— Your objective —
Run through the records and, wherever a line holds the word "children", return that line.

— Source information —
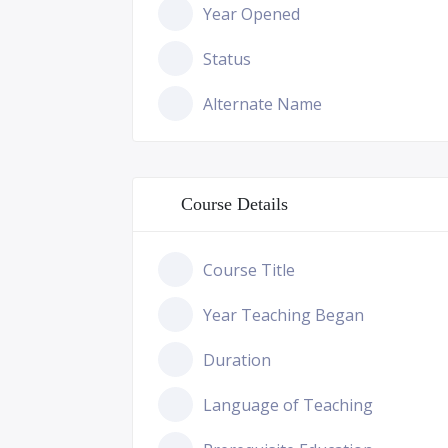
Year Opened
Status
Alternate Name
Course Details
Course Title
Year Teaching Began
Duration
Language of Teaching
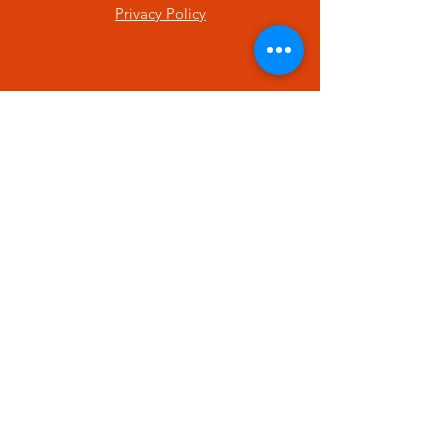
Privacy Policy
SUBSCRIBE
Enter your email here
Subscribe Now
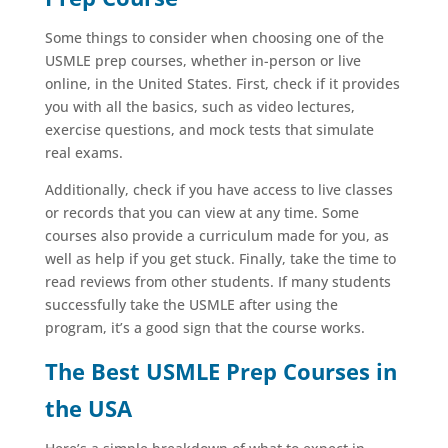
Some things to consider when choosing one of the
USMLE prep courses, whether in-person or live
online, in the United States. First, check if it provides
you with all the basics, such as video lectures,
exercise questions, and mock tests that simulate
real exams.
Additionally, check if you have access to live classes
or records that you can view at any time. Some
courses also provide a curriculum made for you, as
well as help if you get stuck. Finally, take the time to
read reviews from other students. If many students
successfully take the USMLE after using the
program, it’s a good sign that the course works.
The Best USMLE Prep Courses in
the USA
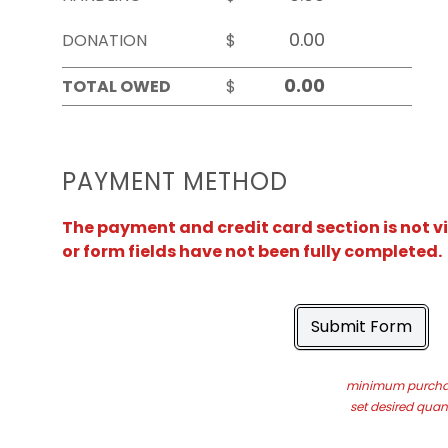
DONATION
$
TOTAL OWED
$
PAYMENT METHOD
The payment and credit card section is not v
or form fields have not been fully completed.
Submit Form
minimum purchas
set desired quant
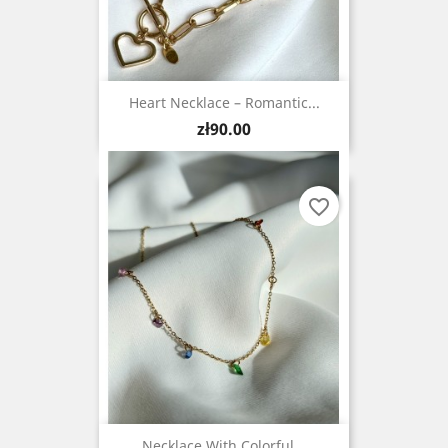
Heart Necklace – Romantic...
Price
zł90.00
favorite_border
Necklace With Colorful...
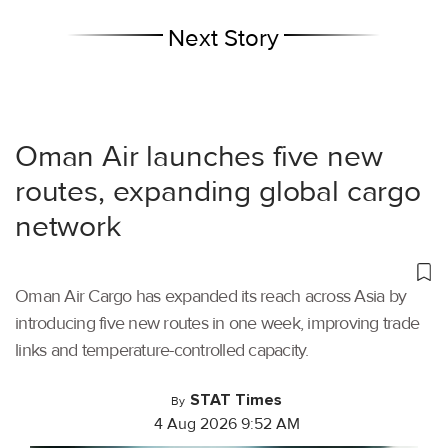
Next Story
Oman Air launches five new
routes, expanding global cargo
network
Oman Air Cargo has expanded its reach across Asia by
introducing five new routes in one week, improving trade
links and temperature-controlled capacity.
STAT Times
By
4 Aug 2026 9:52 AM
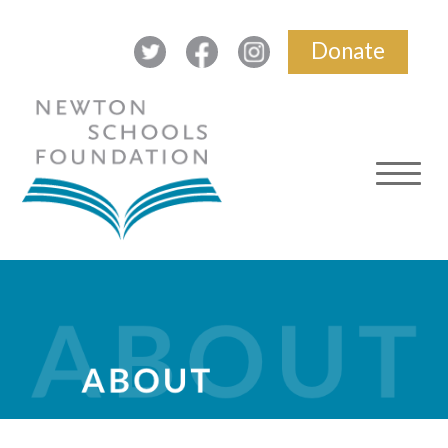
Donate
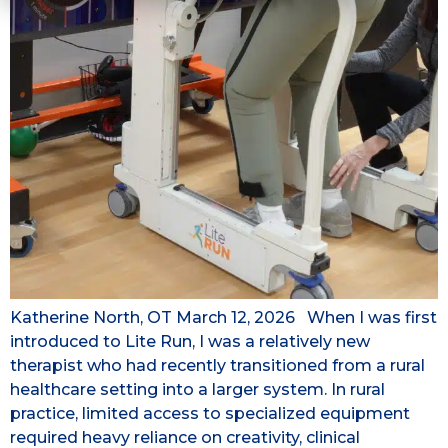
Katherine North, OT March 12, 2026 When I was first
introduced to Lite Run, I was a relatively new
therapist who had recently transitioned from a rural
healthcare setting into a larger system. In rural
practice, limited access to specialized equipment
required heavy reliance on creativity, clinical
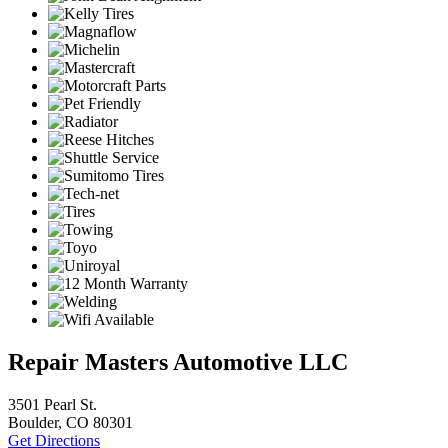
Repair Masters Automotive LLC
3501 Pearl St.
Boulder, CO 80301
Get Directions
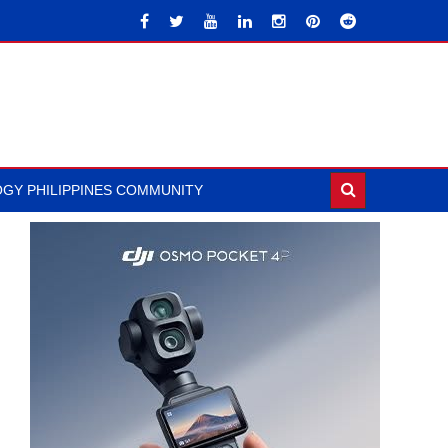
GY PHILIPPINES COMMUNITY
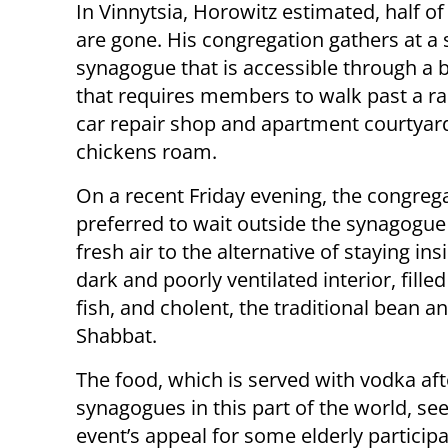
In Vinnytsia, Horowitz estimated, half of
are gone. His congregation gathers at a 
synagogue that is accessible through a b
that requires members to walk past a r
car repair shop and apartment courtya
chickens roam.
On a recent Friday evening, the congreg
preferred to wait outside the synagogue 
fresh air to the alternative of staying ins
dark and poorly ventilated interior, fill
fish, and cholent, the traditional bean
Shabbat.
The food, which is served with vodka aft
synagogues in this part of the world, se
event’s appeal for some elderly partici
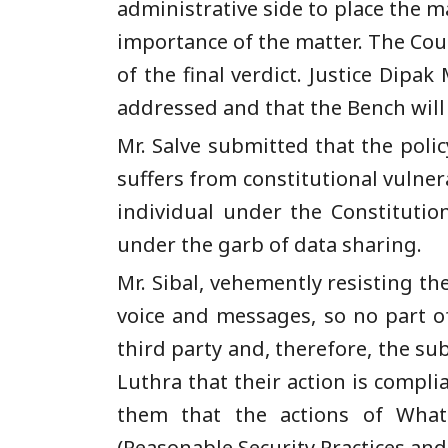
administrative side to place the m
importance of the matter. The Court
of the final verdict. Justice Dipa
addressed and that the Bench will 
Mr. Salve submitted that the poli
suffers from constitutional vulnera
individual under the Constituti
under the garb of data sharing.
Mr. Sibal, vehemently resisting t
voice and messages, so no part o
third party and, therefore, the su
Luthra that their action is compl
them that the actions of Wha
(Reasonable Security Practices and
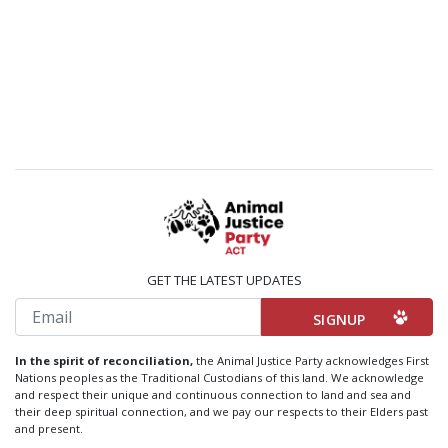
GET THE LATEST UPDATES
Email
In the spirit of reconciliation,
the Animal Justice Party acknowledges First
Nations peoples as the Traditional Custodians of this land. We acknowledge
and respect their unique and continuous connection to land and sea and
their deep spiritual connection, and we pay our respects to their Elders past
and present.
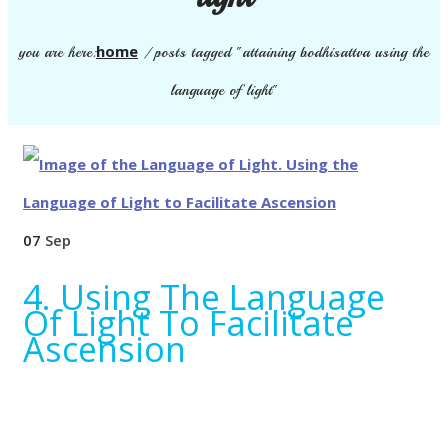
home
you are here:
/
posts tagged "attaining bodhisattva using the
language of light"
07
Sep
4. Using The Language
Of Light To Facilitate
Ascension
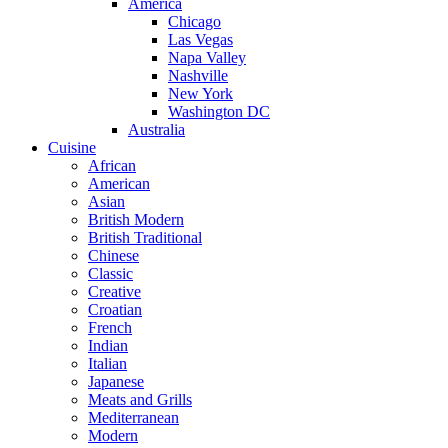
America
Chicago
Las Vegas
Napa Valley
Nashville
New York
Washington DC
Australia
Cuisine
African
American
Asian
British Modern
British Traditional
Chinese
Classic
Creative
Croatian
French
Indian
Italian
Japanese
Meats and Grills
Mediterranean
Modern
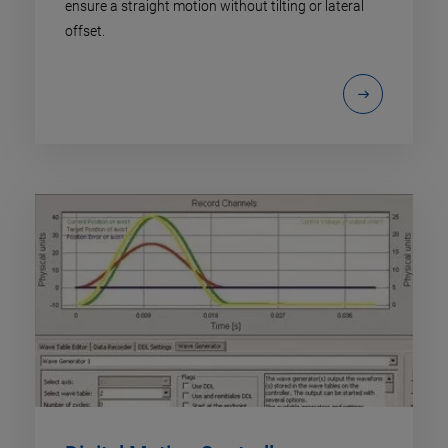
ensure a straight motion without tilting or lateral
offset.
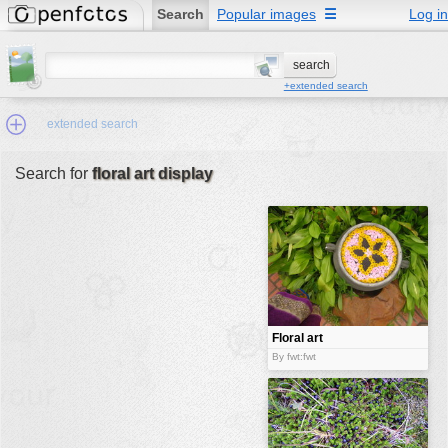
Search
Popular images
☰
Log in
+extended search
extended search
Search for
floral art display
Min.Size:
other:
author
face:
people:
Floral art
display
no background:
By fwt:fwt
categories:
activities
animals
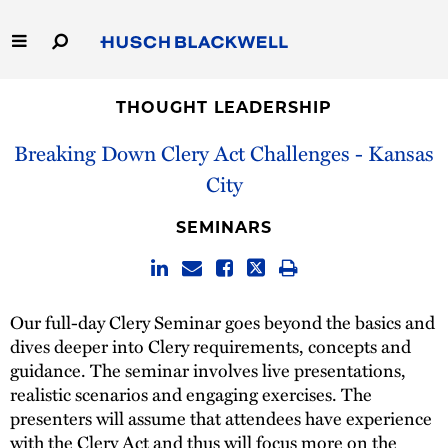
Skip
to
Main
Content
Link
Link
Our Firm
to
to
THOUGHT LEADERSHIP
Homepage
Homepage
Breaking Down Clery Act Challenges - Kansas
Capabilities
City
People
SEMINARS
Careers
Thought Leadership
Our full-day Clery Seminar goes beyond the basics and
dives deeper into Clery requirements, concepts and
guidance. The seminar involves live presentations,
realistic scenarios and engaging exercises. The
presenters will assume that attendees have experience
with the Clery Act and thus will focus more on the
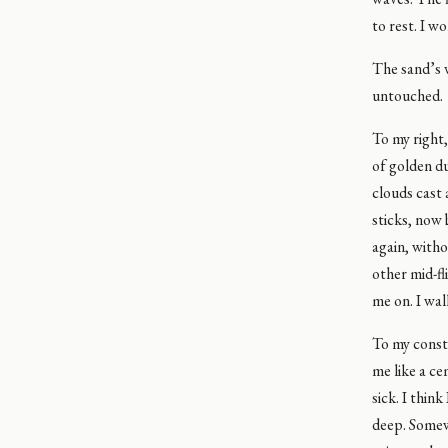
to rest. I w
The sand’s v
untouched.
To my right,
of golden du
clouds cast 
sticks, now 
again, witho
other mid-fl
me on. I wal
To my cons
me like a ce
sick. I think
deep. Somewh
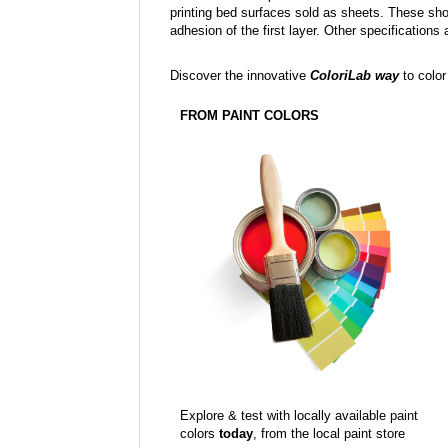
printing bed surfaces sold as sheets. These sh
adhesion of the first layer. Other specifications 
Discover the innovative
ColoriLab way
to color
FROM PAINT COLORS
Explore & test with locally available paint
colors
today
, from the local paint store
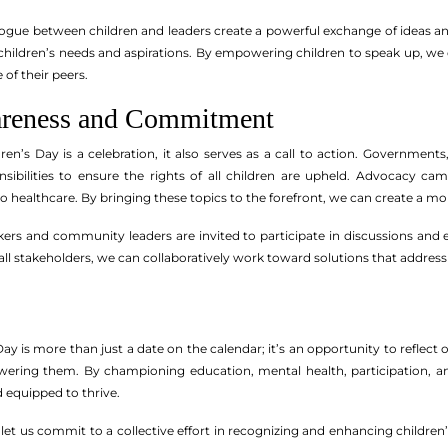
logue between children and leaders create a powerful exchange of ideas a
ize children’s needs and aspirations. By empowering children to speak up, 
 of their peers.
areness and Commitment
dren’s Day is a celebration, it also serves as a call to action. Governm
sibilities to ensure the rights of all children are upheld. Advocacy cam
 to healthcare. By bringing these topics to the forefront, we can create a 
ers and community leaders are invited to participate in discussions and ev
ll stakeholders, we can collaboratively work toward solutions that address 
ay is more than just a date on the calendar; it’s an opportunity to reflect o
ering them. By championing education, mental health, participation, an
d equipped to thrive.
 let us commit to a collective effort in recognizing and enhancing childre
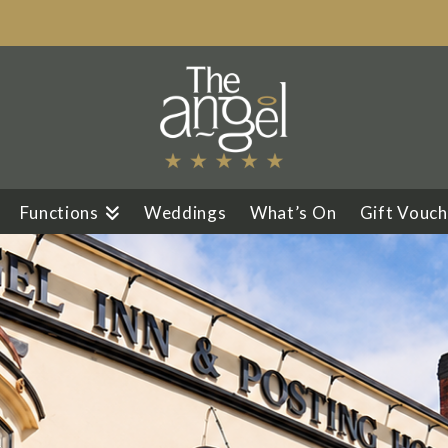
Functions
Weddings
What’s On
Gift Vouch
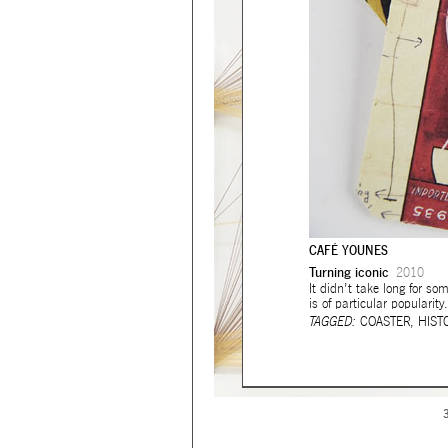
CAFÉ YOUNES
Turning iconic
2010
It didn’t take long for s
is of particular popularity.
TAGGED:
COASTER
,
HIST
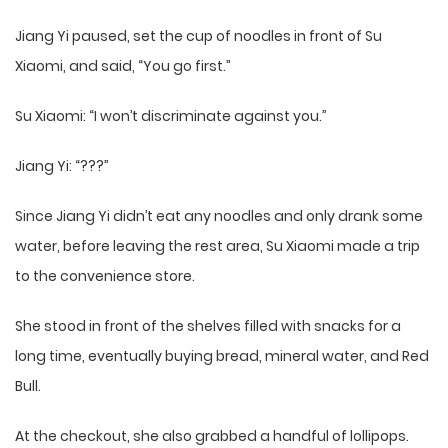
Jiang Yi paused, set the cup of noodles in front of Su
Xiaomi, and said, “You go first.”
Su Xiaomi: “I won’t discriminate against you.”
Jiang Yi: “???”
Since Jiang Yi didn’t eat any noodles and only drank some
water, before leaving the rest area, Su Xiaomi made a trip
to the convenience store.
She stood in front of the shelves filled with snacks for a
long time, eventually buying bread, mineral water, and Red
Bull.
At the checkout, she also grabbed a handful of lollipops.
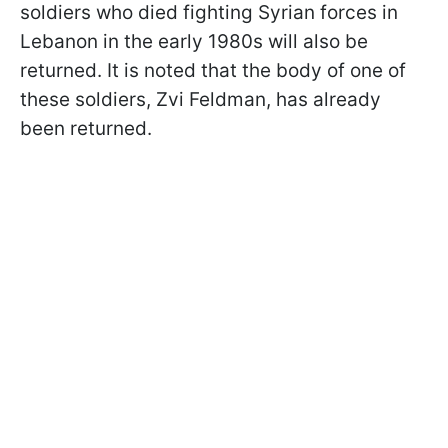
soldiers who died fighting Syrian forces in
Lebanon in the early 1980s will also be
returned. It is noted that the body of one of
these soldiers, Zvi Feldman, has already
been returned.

— Written response —
logue between children and leaders create a powerful exchange of ideas a
ize children’s needs and aspirations. By empowering children to speak up, 
sibilities to ensure the rights of all children are upheld. Advocacy cam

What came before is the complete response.